Il ne s'agit évidemment pas de les nier mais de les connaître, de les affronter résolument et c'est à cela que servent les dix commandements. C'est de cette même « Maison de servitude » que le Christ est venu nous libérer. Si les dix commandements sont un signe de l'Alliance de Dieu avec son peuple, à combien plus forte raison sont-ils une balise pour nous aussi aujourd'hui.


La loi ne s'oppose pas à la foi et la foi ne peut faire l'économie de la loi. Cette « loi royale » pour reprendre les termes de l'apôtre Jacques (Jacques 2, 8ss) est « une loi de liberté ». La liberté dont il est ici question est un affranchissement. Elle signifie que nous ne sommes plus sous aucune forme de fatalité, ni de destinée d'aucune sorte, que nous ne sommes plus dépendants de notre condition humaine mais au contraire que nous en sommes délivrés, affranchis. La liberté dont il est ici question, c'est celle du fruit que plus rien ne doit empêcher d'éclore selon sa nature. La liberté, c'est cela qui nous est promis. La liberté d'aimer Dieu et notre prochain comme nous-mêmes.
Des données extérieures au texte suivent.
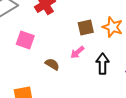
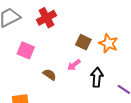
brown square: (86, 27) -> (83, 42), turned 35

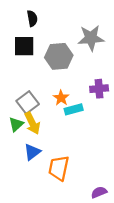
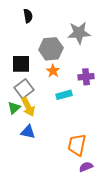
black square: (24, 46) -> (21, 64), moved
orange star: (61, 98) -> (53, 71), moved
blue triangle: (32, 152) -> (28, 132), turned 49
orange trapezoid: (59, 168) -> (77, 145), moved

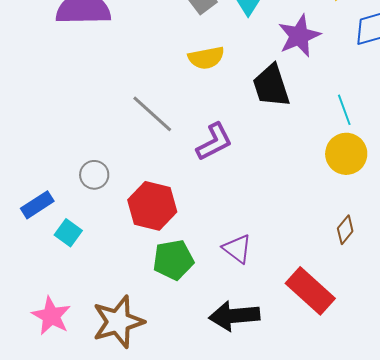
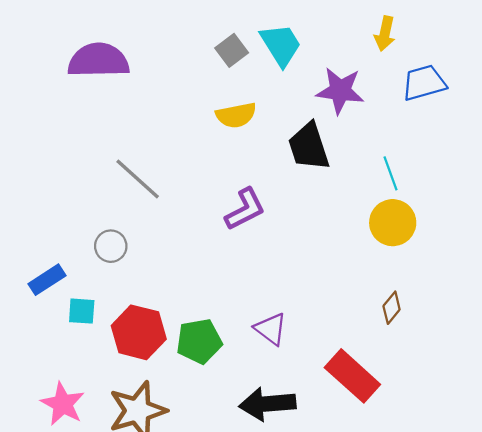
purple star: (299, 36) -> (340, 91), turned 30
gray line: (152, 114) -> (138, 179), moved
red hexagon: (152, 206) -> (139, 332), moved
cyan square: (68, 233) -> (82, 311), turned -32

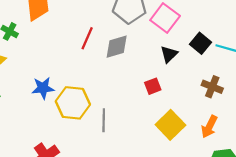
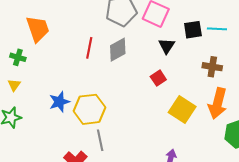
black square: (200, 43) -> (193, 30), turned -36
gray line: (104, 120) -> (100, 140), moved
orange arrow: (209, 127) -> (218, 103), size x1.4

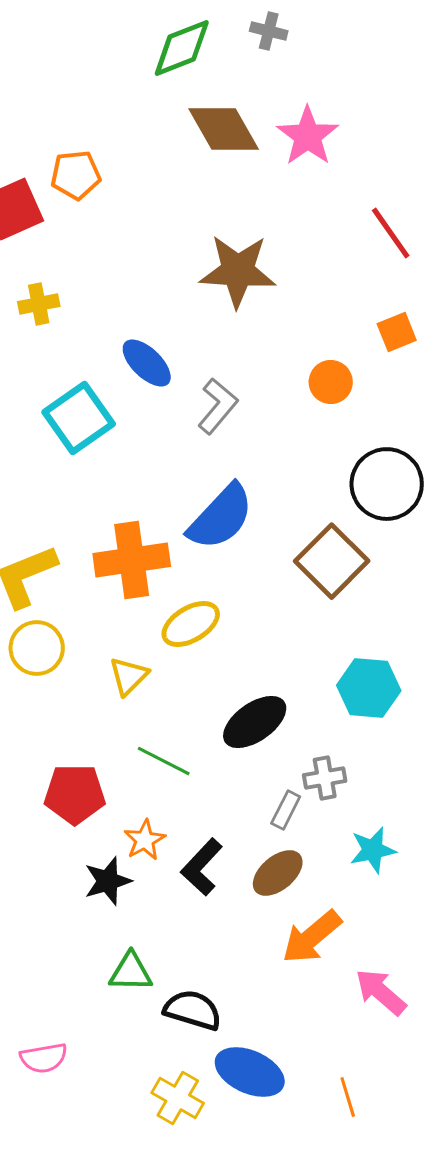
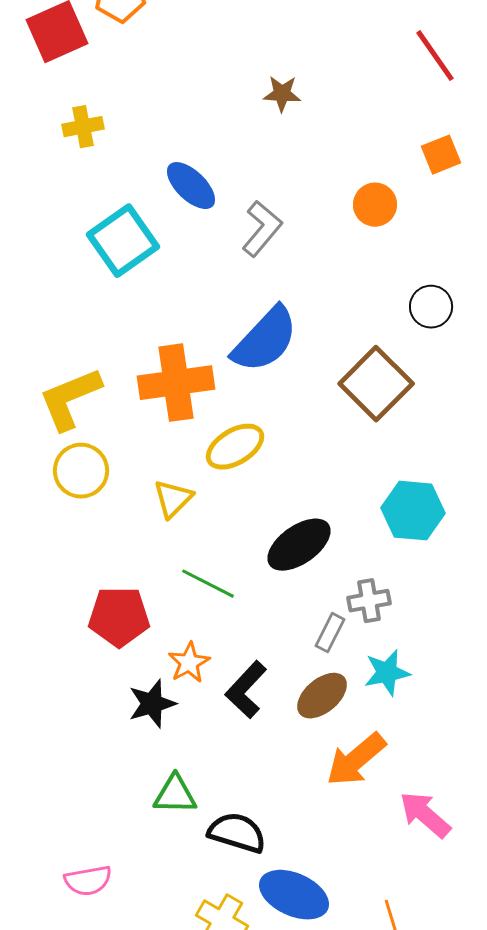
brown star: (238, 271) -> (282, 94), size x0.5
black circle: (387, 484) -> (431, 307), size x0.6
cyan star: (373, 850) -> (387, 673), moved

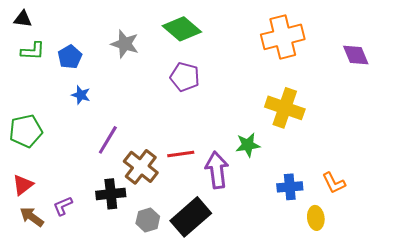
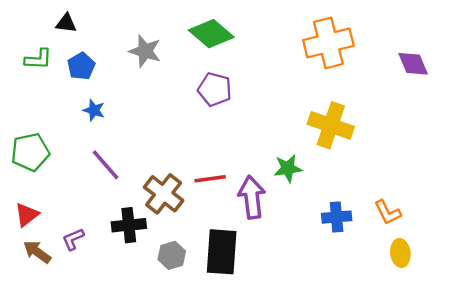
black triangle: (23, 19) -> (66, 23), moved
purple line: (108, 140) -> (106, 165), moved, turned -72
black rectangle: (191, 217) -> (222, 252), turned -45
yellow ellipse: (316, 218) -> (400, 253), moved

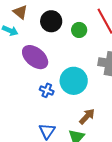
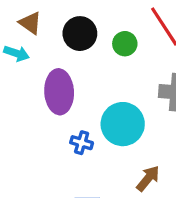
purple ellipse: (35, 57) -> (59, 92), turned 52

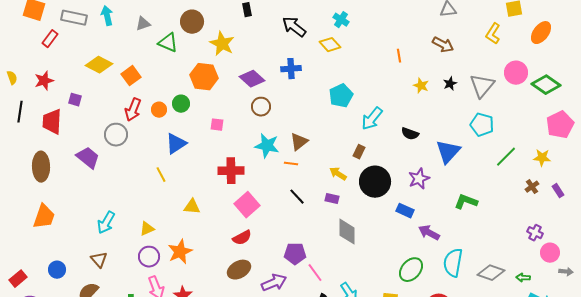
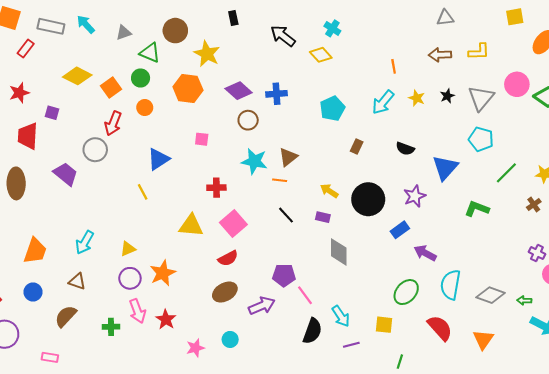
cyan arrow: (107, 16) -> (86, 24), turned -30
yellow L-shape: (493, 34) -> (479, 52), moved, turned -125
brown arrow: (443, 45) -> (440, 55), turned 150
blue cross: (291, 69) -> (277, 94), moved
green circle: (181, 104) -> (141, 78), moved
orange circle: (159, 110) -> (145, 108), moved
cyan arrow: (372, 119) -> (383, 102), moved
brown rectangle: (359, 152) -> (357, 147), moved
red cross: (231, 171) -> (216, 188), size x0.7
green L-shape: (466, 202) -> (477, 209), moved
yellow triangle: (192, 207) -> (191, 226), moved, size x1.4
blue rectangle: (405, 211) -> (400, 230), turned -60
orange trapezoid: (44, 217) -> (35, 251), moved
brown triangle: (99, 260) -> (77, 281), turned -30

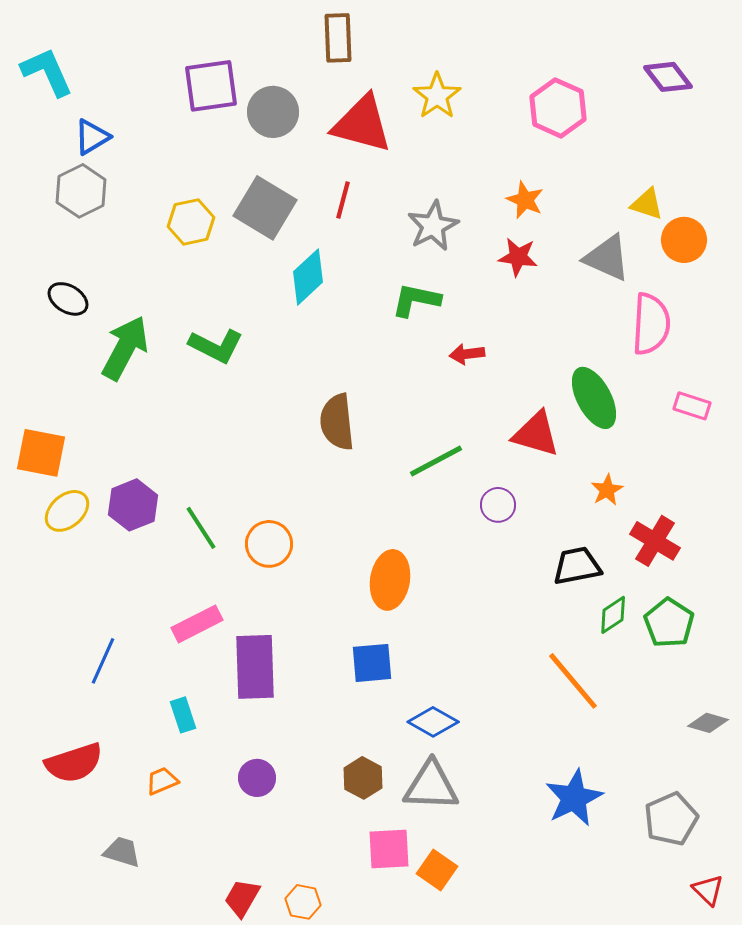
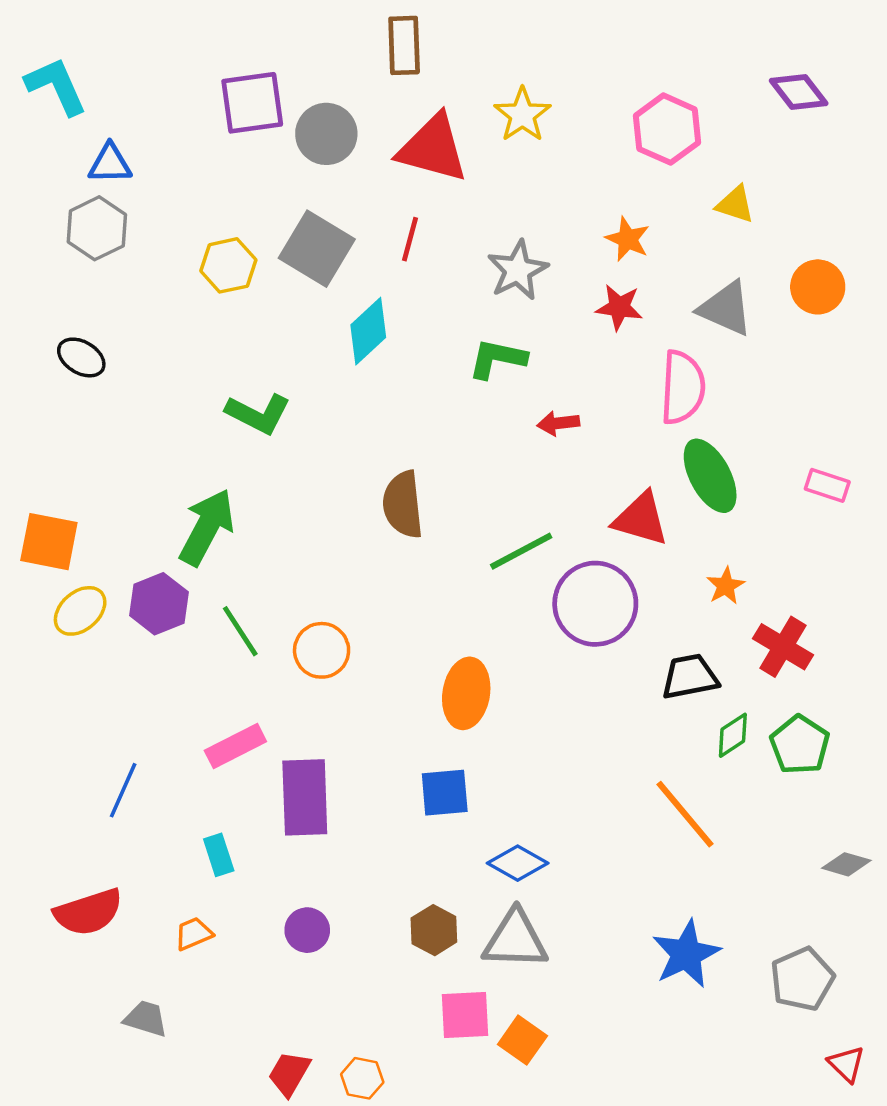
blue triangle: (92, 137) -> (110, 164), turned 30
yellow triangle: (647, 204) -> (735, 204), moved
pink semicircle: (651, 324) -> (683, 387), moved
green arrow: (125, 348) -> (207, 527), moved
purple circle: (498, 505) -> (595, 604), size x2.0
Nous voilà au terme de notre exploration des dix commandements et j'espère avoir contribué avec vous à une approche de la vérité du texte ; à la fois sa vérité humaine profonde et son message sur Dieu afin que les Dix commandements retrouvent pour nous une signification pertinente, non seulement par rapport au texte mais aussi par rapport à nos questions contemporaines.